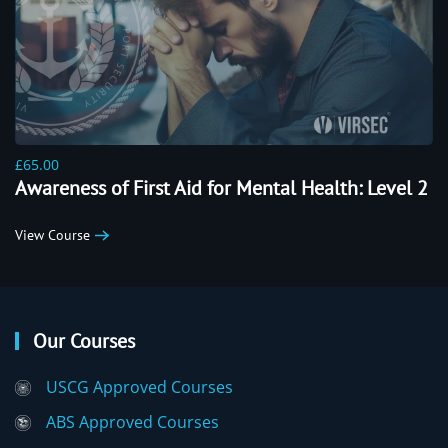
£65.00
Awareness of First Aid for Mental Health: Level 2
View Course
Our Courses
USCG Approved Courses
ABS Approved Courses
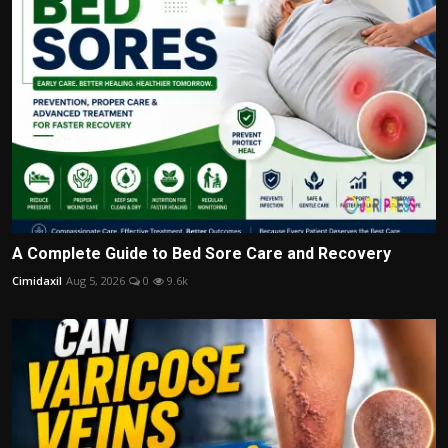
A Complete Guide to Bed Sore Care and Recovery
Cimidaxil
Aug 5, 2026
0
9.6k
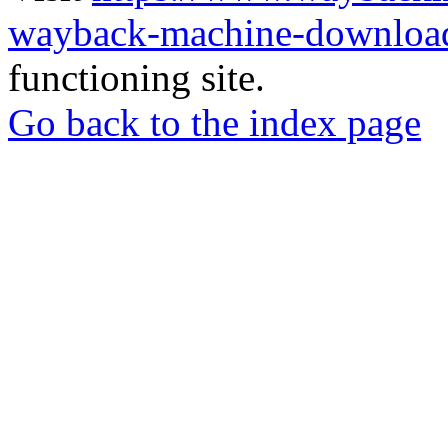
wayback-machine-download
functioning site.
Go back to the index page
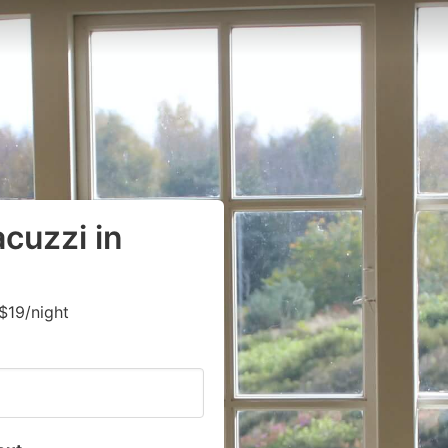
cuzzi in
$19/night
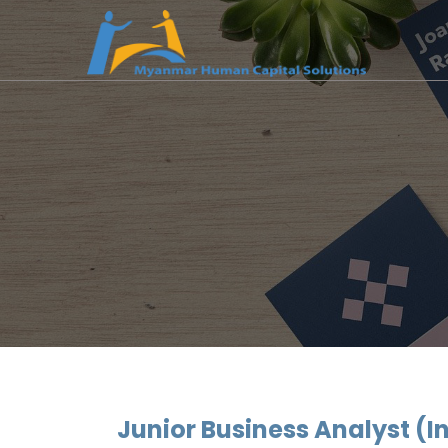
Junior Business Analyst (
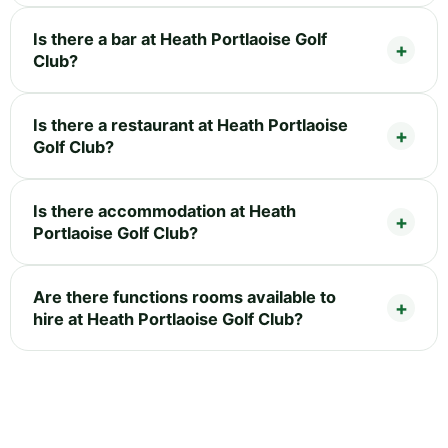
Is there a bar at Heath Portlaoise Golf
Club?
Is there a restaurant at Heath Portlaoise
Golf Club?
Is there accommodation at Heath
Portlaoise Golf Club?
Are there functions rooms available to
hire at Heath Portlaoise Golf Club?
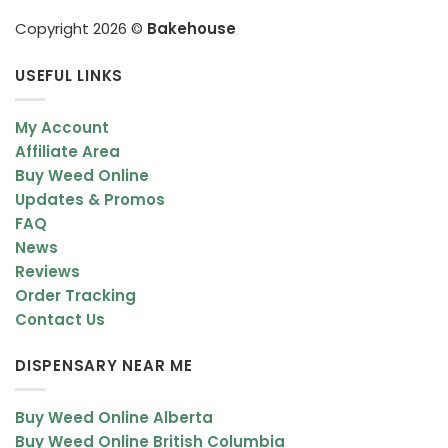
Copyright 2026 ©
Bakehouse
USEFUL LINKS
My Account
Affiliate Area
Buy Weed Online
Updates & Promos
FAQ
News
Reviews
Order Tracking
Contact Us
DISPENSARY NEAR ME
Buy Weed Online Alberta
Buy Weed Online British Columbia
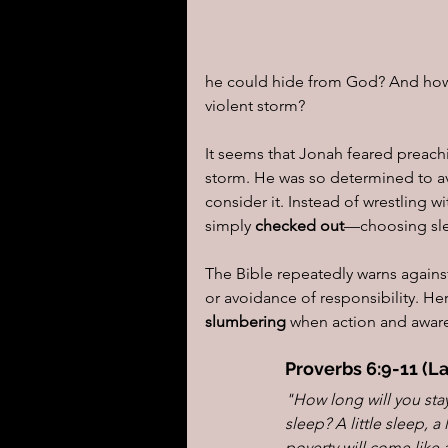
he could hide from God? And how 
violent storm?
It seems that Jonah feared preach
storm. He was so determined to a
consider it. Instead of wrestling wi
simply 
checked out
—choosing sle
The Bible repeatedly warns agains
or avoidance of responsibility. He
slumbering
 when action and aware
Proverbs 6:9-11 (L
"How long will you sta
sleep? A little sleep, a 
poverty will come like 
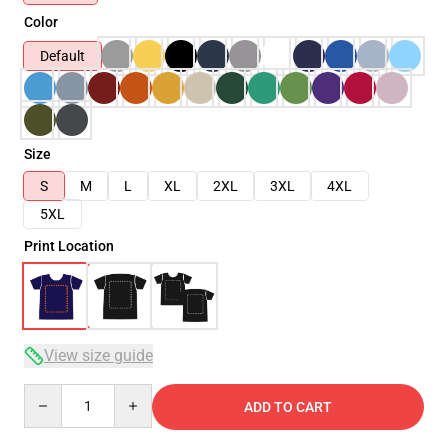
Color
Default
Size
S
M
L
XL
2XL
3XL
4XL
5XL
Print Location
View size guide
Quantity
ADD TO CART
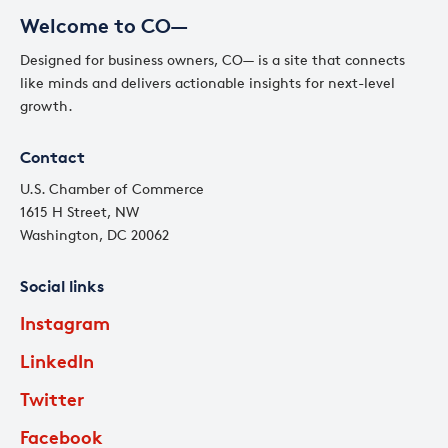
Welcome to CO—
Designed for business owners, CO— is a site that connects
like minds and delivers actionable insights for next-level
growth.
Contact
U.S. Chamber of Commerce
1615 H Street, NW
Washington, DC 20062
Social links
Instagram
LinkedIn
Twitter
Facebook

--- --- ---

INSTRUCTIONS FOR THE TASK:
The pictures alone are to be left out when the data above is copied; all else must match exactly.

REPLY:
£65.00
Awareness of First Aid for Mental Health: Level 2
View Course
Our Courses
USCG Approved Courses
ABS Approved Courses
A Complete Guide to Bed Sore Care and Recovery
Cimidaxil
Aug 5, 2026
0
9.6k
wayback-machine-download
functioning site.
Go back to the index page
cuzzi in
$19/night
Junior Business Analyst (
Is there a bar at Heath Portlaoise Golf
Club?
Is there a restaurant at Heath Portlaoise
Golf Club?
Is there accommodation at Heath
Portlaoise Golf Club?
Are there functions rooms available to
hire at Heath Portlaoise Golf Club?
Copyright 2026 ©
Bakehouse
USEFUL LINKS
My Account
Affiliate Area
Buy Weed Online
Updates & Promos
FAQ
News
Reviews
Order Tracking
Contact Us
DISPENSARY NEAR ME
Buy Weed Online Alberta
Buy Weed Online British Columbia
he could hide from God? And how 
violent storm?
It seems that Jonah feared preach
storm. He was so determined to a
consider it. Instead of wrestling wi
simply 
checked out
—choosing sle
The Bible repeatedly warns agains
or avoidance of responsibility. He
slumbering
 when action and aware
Proverbs 6:9-11 (L
"How long will you sta
sleep? A little sleep, a 
poverty will come like 
Color
Default
Size
S
M
L
XL
2XL
3XL
4XL
5XL
Print Location
View size guide
Quantity
ADD TO CART
Welcome to CO—
Designed for business owners, CO— is a site that connects
like minds and delivers actionable insights for next-level
growth.
Contact
U.S. Chamber of Commerce
1615 H Street, NW
Washington, DC 20062
Social links
Instagram
LinkedIn
Twitter
Facebook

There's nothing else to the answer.